A sensibilidade do docente determinará, em muitos casos, a predisposição à aceitação, ou à rejeição, das teses raciológicas e das manipulações legitimadoras que, inevitavelmente, vestirão a roupagem “acadêmica”. O docente incumbido do ensino da matéria africana deverá cultivar sua sensibilidade em relação aos povos e culturas oriundos deste continente. Num país como o Brasil, onde as tradições e culturas africanas nutrem de maneira tão vigorosa a personalidade do povo brasileiro, a empatia para com a África apareceria como algo natural, mas ela não é, apesar de todos os brasileiros serem herdeiros das tradições e cosmovisões desse continente.
Os novos desafios
A O professor/a incumbido/a da missão do ensino da matéria africana se verá obrigado/a durante longo tempo a demolir os estereótipos e preconceitos que povoam as abordagens sobre essa matéria. Estamos diante de novas tentativas de banalização dos efeitos do racismo e das agressões imperialistas por parte de verdadeiros soldados ideológicos da visão e das estruturas hegemônicas que tomaram conta do planeta.
Os estudos sobre a história da África, especificamente no Brasil, deverão ser conduzidos na conjunção de três fatores essenciais: uma alta sensibilidade empática para com a experiência histórica dos povos africanos; uma constante preocupação pela atualização e renovação do conhecimento baseado nas novas descobertas científicas; e uma interdisciplinaridade capaz de entrecruzar os dados mais variados dos diferentes horizontes do conhecimento atual para se chegar a conclusões que sejam rigorosamente compatíveis com a verdade.
Esses três pré-requisitos estão vinculados ao problema mais geral que se radica na necessidade de chegar-se a um maior grau de compreensão das diferenças e da alteridade, como fatores estruturantes da convivência humana.
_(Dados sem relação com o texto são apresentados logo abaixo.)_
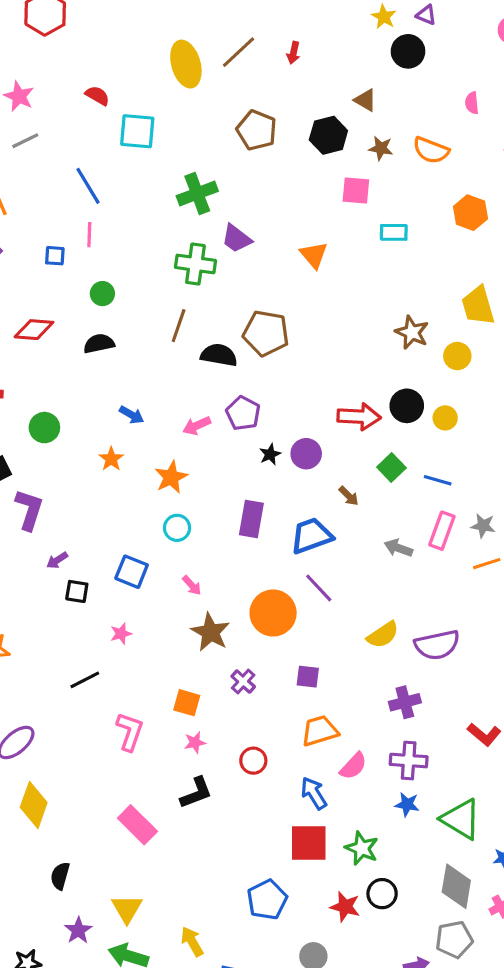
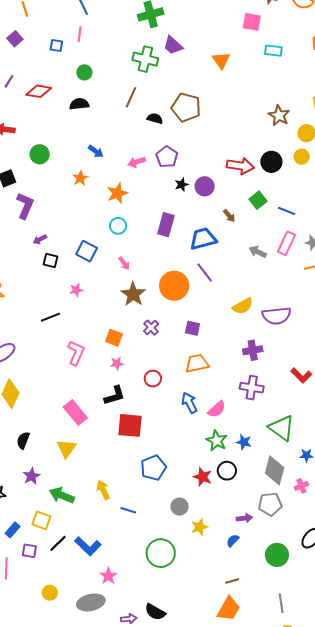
black semicircle: (219, 355) -> (155, 118), size x0.7
yellow circle: (445, 418) -> (302, 157), moved
pink semicircle: (353, 766) -> (217, 409), moved
blue star: (407, 804) -> (244, 442), moved
red square: (309, 843) -> (130, 425), moved
yellow triangle: (127, 909) -> (66, 448), moved

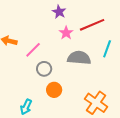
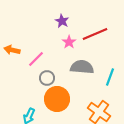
cyan line: (107, 49) -> (110, 77), moved
orange circle: (54, 90) -> (57, 99), size x1.6

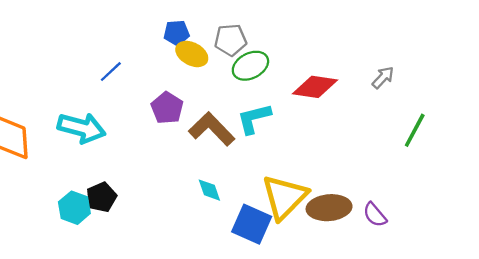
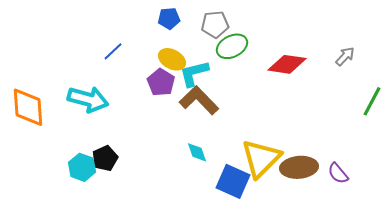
yellow ellipse: (192, 54) -> (172, 59), moved
cyan L-shape: (254, 119) -> (194, 73), moved

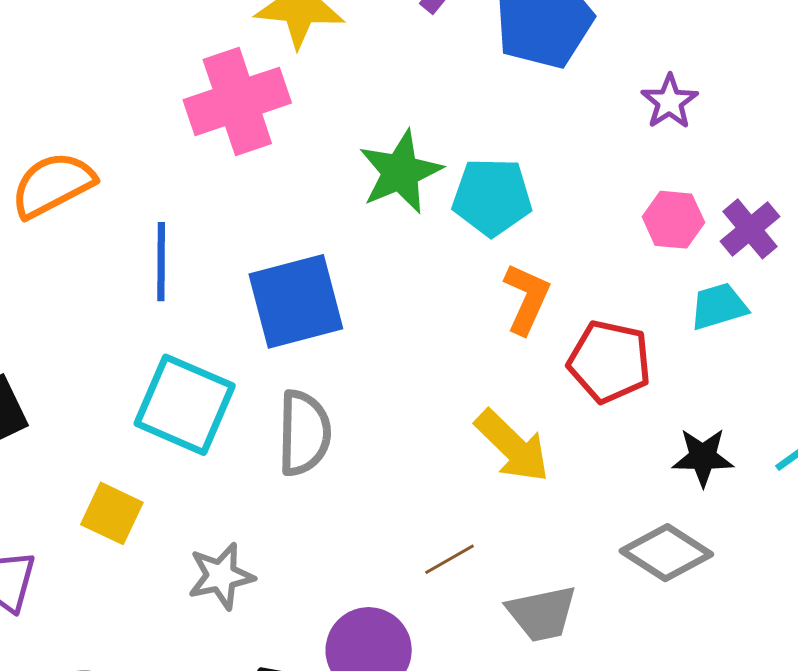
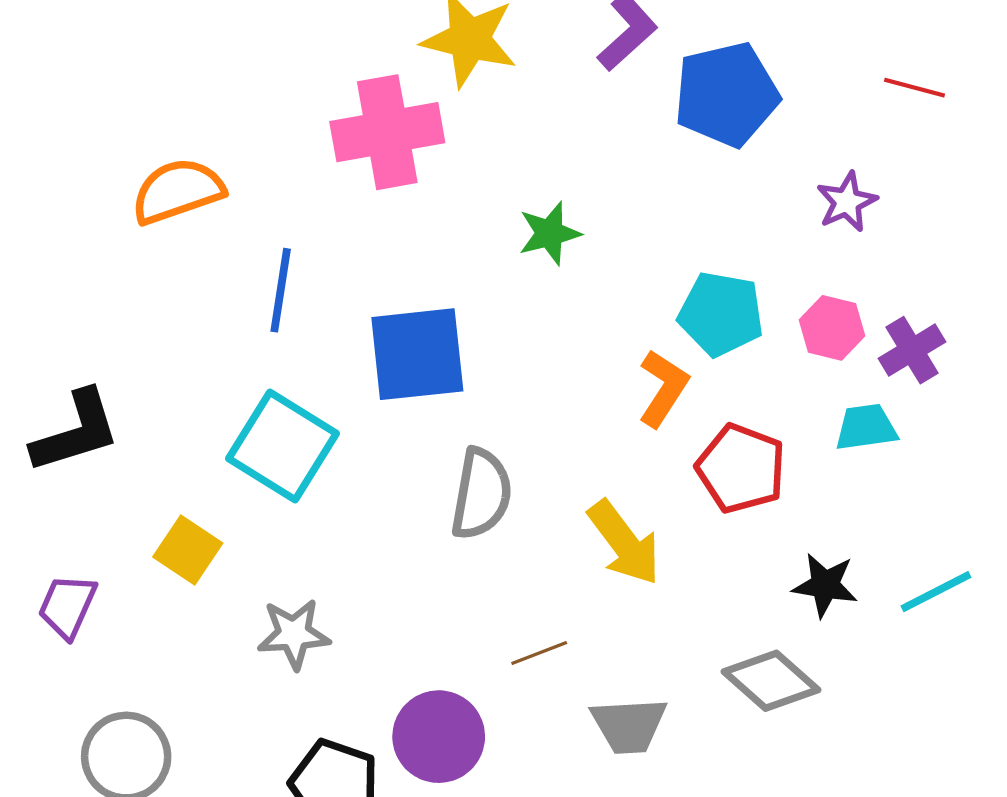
green star: (400, 172) -> (549, 233), size x0.7
cyan pentagon: (492, 197) -> (721, 314), moved
gray semicircle: (304, 433) -> (481, 494), moved

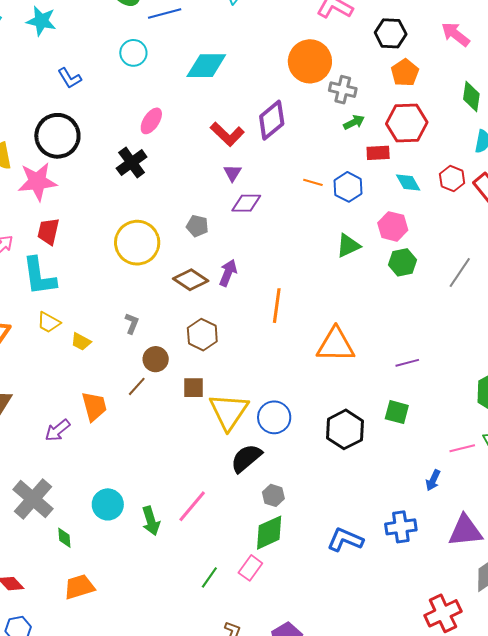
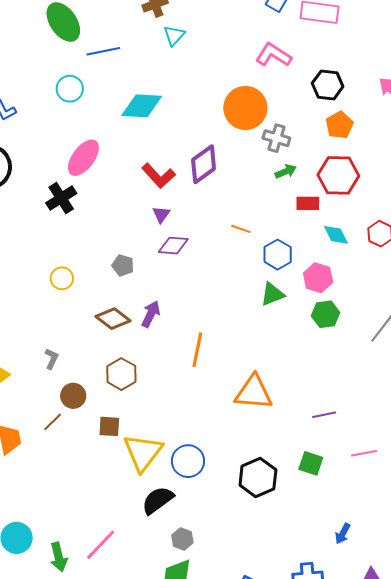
pink ellipse: (151, 121) -> (83, 158), size x1.4
blue hexagon: (348, 187) -> (278, 255), moved
yellow circle: (137, 243) -> (62, 278), size x0.5
pink line: (462, 448) -> (364, 453), moved

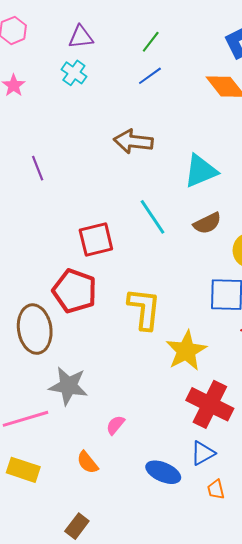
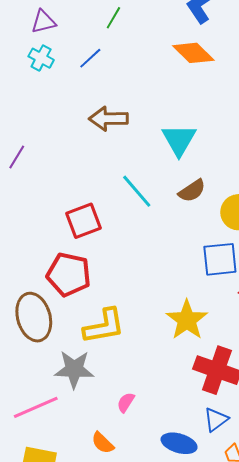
blue line: (150, 76) -> (90, 58), moved
purple line: (38, 168) -> (17, 157), turned 60
cyan triangle: (201, 171) -> (179, 140), turned -30
yellow L-shape: (144, 309) -> (104, 326), moved, turned 81

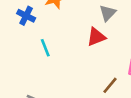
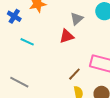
cyan line: (45, 48) -> (27, 42), turned -48

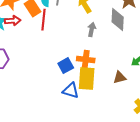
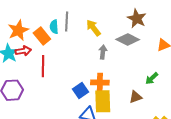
gray diamond: (118, 19) -> (128, 40), turned -60
red line: (44, 20) -> (43, 66), moved

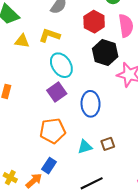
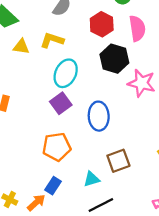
cyan ellipse: (61, 65) -> (66, 73), turned 60
brown square: (108, 144) -> (118, 161), size x1.5
cyan triangle: (85, 147) -> (92, 179), moved

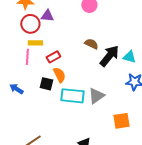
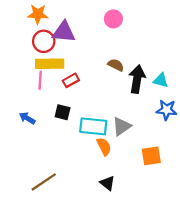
purple triangle: (47, 16) -> (64, 32), size x1.5
yellow rectangle: (35, 43) -> (50, 64), size x1.6
black arrow: (109, 56) -> (137, 79), turned -30
orange semicircle: (59, 75) -> (104, 146), moved

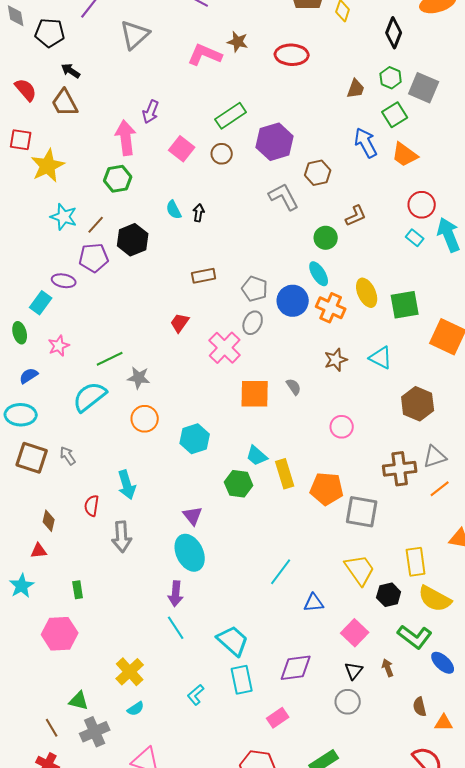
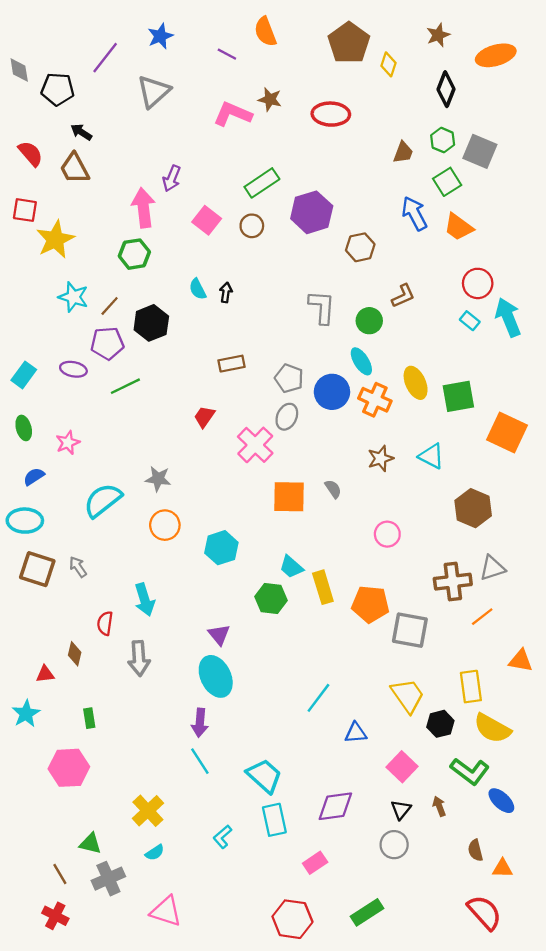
gray L-shape: (284, 197) -> (322, 307), moved, turned 32
cyan rectangle: (41, 303) -> (24, 375), moved
green line: (110, 359) -> (125, 386), moved
orange line: (440, 489) -> (482, 617), moved
brown diamond: (49, 521) -> (75, 654), moved

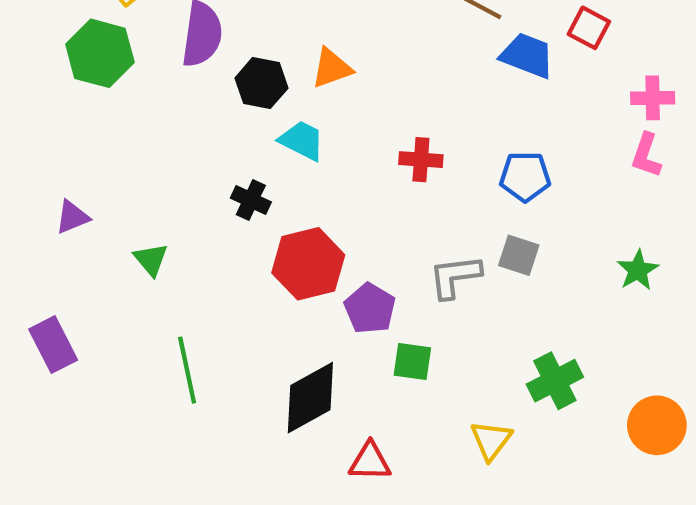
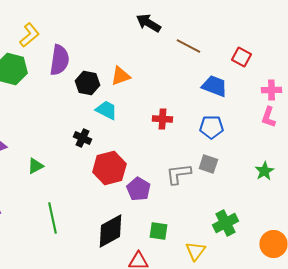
blue trapezoid: (527, 55) -> (214, 86), moved
green triangle: (151, 260) -> (35, 166), turned 42
green square: (412, 362) -> (158, 231), moved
O conhecimento do Outro, de sua identidade étnica, cultural, sexual ou racial, do seu percurso humano, de sua verdadeira inscrição histórica, possibilita a convivência confortável, se não feliz, com as diferenças fundamentais.
A/O professor/a incumbida/o da missão do ensino da historia dos povos e das civilizações da África – que, como já vimos não é uma história qualquer – dificilmente poderá permanecer insensível a todas essas considerações. Pensamos que, pelo contrário, a sua eficácia pedagógica terá uma maior repercussão e abrangência na medida em que a sua sensibilidade empática para a matéria e para o seu entorno social seja elevado.
Nota Importante
- A Lei nº 10.639, de 09 de janeiro de 2003, altera a Lei nº 9.394, de 20 de dezembro de 1996, das Diretrizes e Bases da Educação Nacional, estabelecendo a obrigatoriedade do ensino de História e Cultura Afro-Brasileira e Africana. O Parecer CNE/CP 003/2004 e a Resolução CNE/CP 001/2004 regulamentam esta lei.